_Task details:_
Look through the material and copy each line holding "time".

_Data for review:_
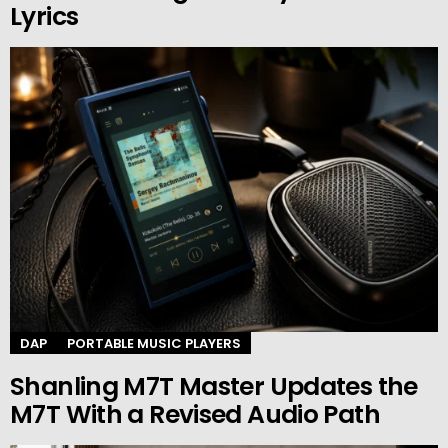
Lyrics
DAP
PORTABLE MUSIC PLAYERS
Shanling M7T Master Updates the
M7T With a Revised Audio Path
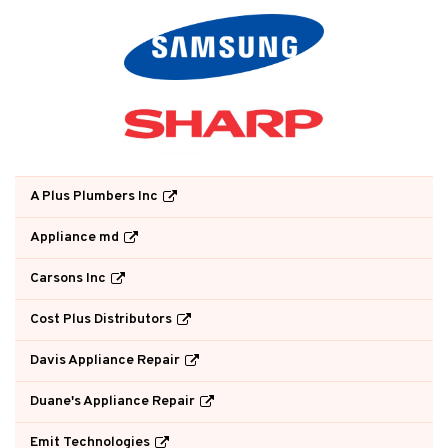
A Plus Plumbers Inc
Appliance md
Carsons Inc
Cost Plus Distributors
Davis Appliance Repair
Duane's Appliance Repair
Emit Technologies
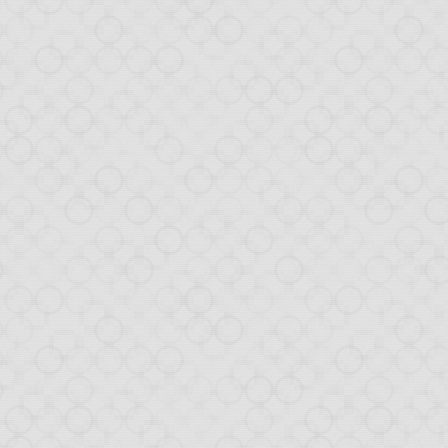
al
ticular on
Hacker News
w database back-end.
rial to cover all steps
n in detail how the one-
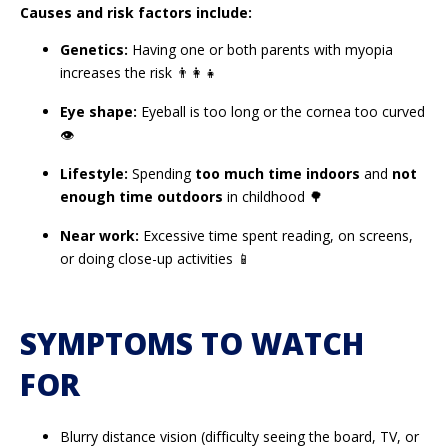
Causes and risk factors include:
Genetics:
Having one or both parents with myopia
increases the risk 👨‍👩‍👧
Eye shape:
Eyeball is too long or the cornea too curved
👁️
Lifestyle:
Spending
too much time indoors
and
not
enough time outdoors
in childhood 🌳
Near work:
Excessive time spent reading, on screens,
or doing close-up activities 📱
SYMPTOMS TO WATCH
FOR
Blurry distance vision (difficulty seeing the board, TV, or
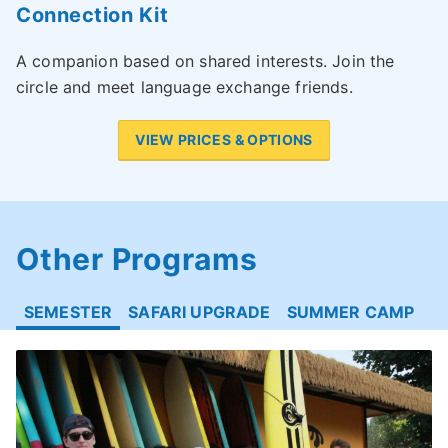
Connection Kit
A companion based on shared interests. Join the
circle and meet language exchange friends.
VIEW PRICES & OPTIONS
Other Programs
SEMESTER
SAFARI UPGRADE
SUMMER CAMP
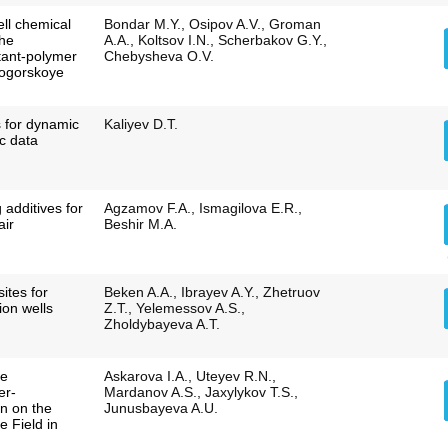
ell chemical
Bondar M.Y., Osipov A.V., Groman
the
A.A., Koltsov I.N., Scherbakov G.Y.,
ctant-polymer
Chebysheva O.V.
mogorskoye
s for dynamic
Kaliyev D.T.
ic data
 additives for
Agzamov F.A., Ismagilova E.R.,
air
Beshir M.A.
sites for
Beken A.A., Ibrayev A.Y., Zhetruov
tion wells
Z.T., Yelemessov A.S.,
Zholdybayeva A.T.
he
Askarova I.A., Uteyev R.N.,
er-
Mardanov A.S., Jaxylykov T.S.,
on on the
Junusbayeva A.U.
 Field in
* * *
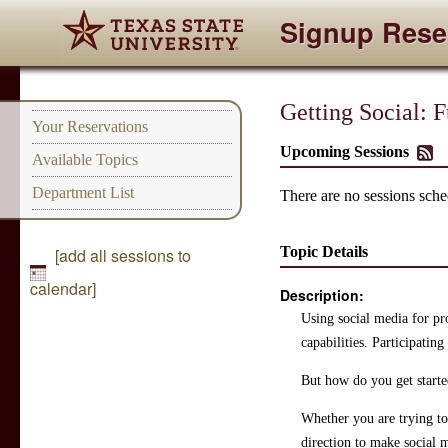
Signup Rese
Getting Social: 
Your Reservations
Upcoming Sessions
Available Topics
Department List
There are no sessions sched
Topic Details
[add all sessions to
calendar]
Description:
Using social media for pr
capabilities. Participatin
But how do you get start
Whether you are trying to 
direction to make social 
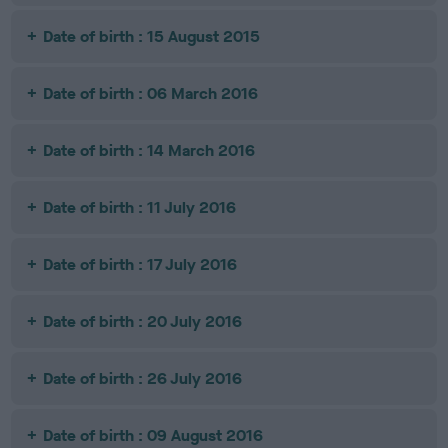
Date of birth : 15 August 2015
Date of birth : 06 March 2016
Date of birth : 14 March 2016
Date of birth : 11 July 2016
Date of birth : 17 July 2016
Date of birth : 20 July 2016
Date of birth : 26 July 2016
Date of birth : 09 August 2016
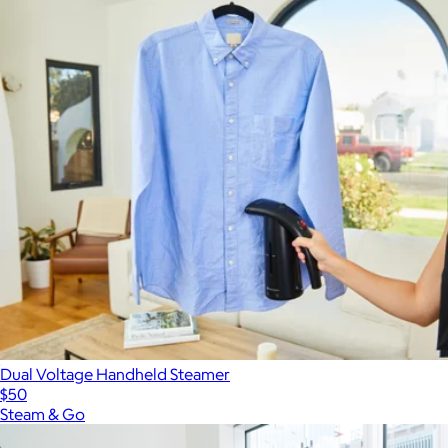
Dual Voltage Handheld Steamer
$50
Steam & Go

_Solution for this exercise:_
too much time indoors
enough time outdoors
Excessive time spent reading, on screens,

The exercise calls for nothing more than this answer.